Dataset entries:
****

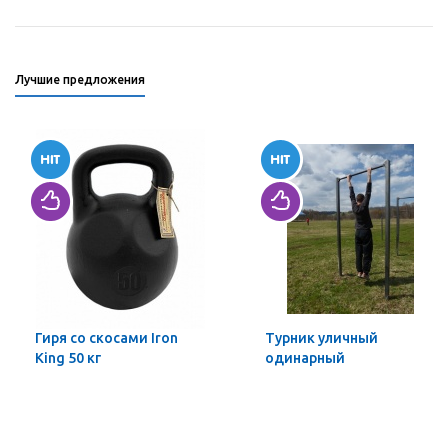
Лучшие предложения
Гиря со скосами Iron
Турник уличный
King 50 кг
одинарный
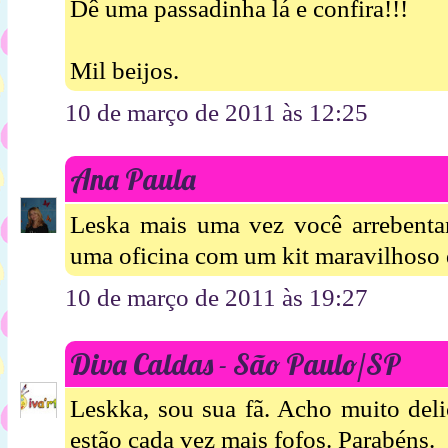
Dê uma passadinha lá e confira!!!
Mil beijos.
10 de março de 2011 às 12:25
Ana Paula
Leska mais uma vez você arrebenta
uma oficina com um kit maravilhoso 
10 de março de 2011 às 19:27
Diva Caldas - São Paulo/SP
Leskka, sou sua fã. Acho muito deli
estão cada vez mais fofos. Parabéns.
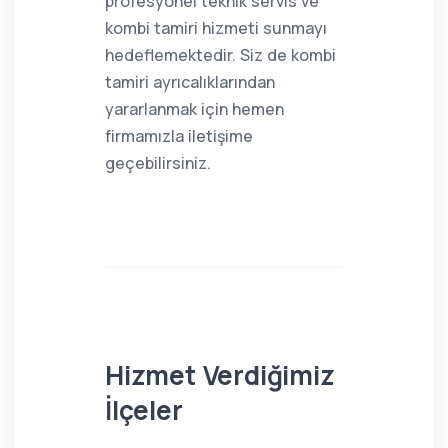
profesyonel teknik servis ve
kombi tamiri hizmeti sunmayı
hedeflemektedir. Siz de kombi
tamiri ayrıcalıklarından
yararlanmak için hemen
firmamızla iletişime
geçebilirsiniz.
Hizmet Verdiğimiz
İlçeler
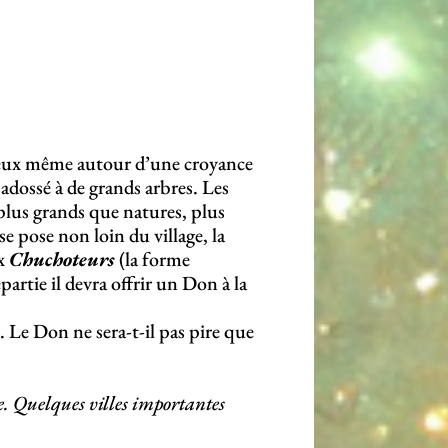
ur eux même autour d’une croyance
 adossé à de grands arbres. Les
plus grands que natures, plus
e pose non loin du village, la
ux
Chuchoteurs
(la forme
artie il devra offrir un Don à la
n
. Le Don ne sera-t-il pas pire que
e. Quelques villes importantes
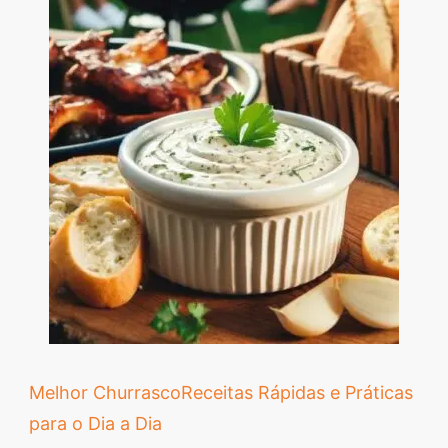
Melhor Churrasco
Receitas Rápidas e Práticas
para o Dia a Dia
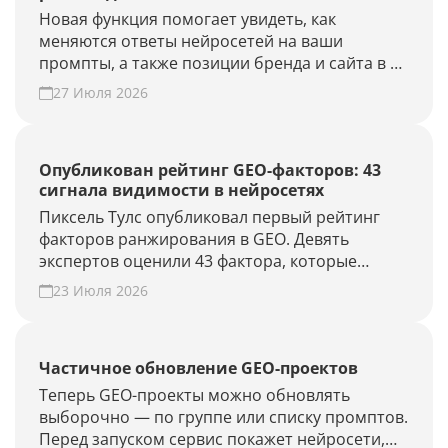
Новая функция помогает увидеть, как
меняются ответы нейросетей на ваши
промпты, а также позиции бренда и сайта в AI-
выдаче.
27 Июля 2026
Опубликован рейтинг GEO-факторов: 43
сигнала видимости в нейросетях
Пиксель Тулс опубликовал первый рейтинг
факторов ранжирования в GEO. Девять
экспертов оценили 43 фактора, которые
влияют на видимость бренда в AI-ответах.
23 Июля 2026
Частичное обновление GEO-проектов
Теперь GEO-проекты можно обновлять
выборочно — по группе или списку промптов.
Перед запуском сервис покажет нейросети,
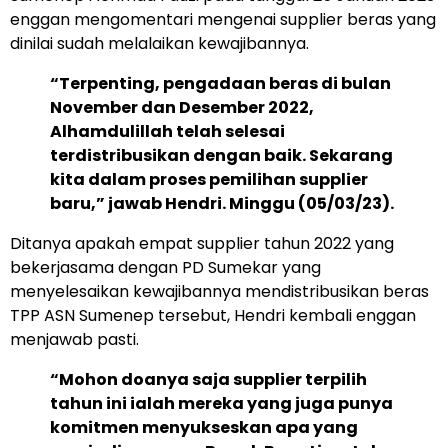
enggan mengomentari mengenai supplier beras yang
dinilai sudah melalaikan kewajibannya.
“Terpenting, pengadaan beras di bulan
November dan Desember 2022,
Alhamdulillah telah selesai
terdistribusikan dengan baik. Sekarang
kita dalam proses pemilihan supplier
baru,” jawab Hendri. Minggu (05/03/23).
Ditanya apakah empat supplier tahun 2022 yang
bekerjasama dengan PD Sumekar yang
menyelesaikan kewajibannya mendistribusikan beras
TPP ASN Sumenep tersebut, Hendri kembali enggan
menjawab pasti.
“Mohon doanya saja supplier terpilih
tahun ini ialah mereka yang juga punya
komitmen menyukseskan apa yang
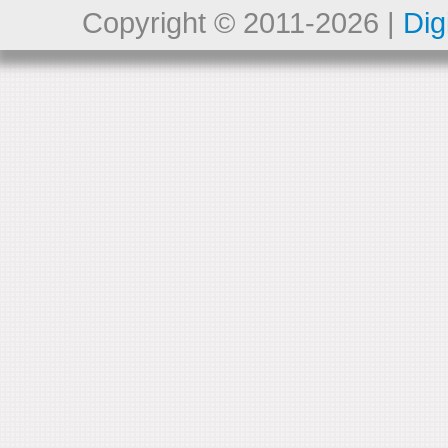
Copyright © 2011-2026 |
Dig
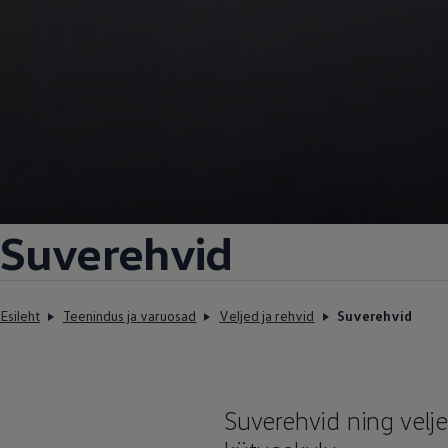
Suverehvid
Esileht
Teenindus ja varuosad
Veljed ja rehvid
Suverehvid
Suverehvid ning velje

****

What is required:
Which lines above hold the word "supplier"? Copy each of them.

Solution for this exercise:
enggan mengomentari mengenai supplier beras yang
kita dalam proses pemilihan supplier
Ditanya apakah empat supplier tahun 2022 yang
“Mohon doanya saja supplier terpilih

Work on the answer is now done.